WHAT TO PRODUCE: Beginning with the line where "disposal, getting off" appears, please restate each line of the records below word for word until the last one, inclusive, and nothing else.
[[ DATASET, beginning ]]
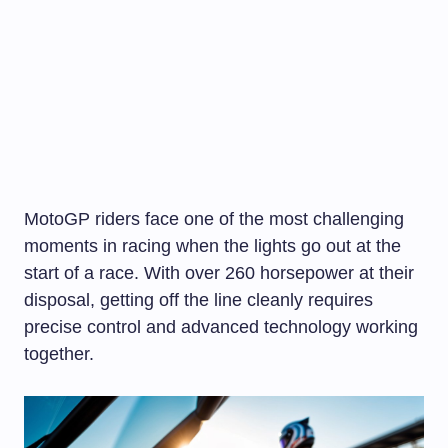
MotoGP riders face one of the most challenging
moments in racing when the lights go out at the
start of a race. With over 260 horsepower at their
disposal, getting off the line cleanly requires
precise control and advanced technology working
together.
[[ DATASET, end ]]
TASK OUTPUT:
disposal, getting off the line cleanly requires
precise control and advanced technology working
together.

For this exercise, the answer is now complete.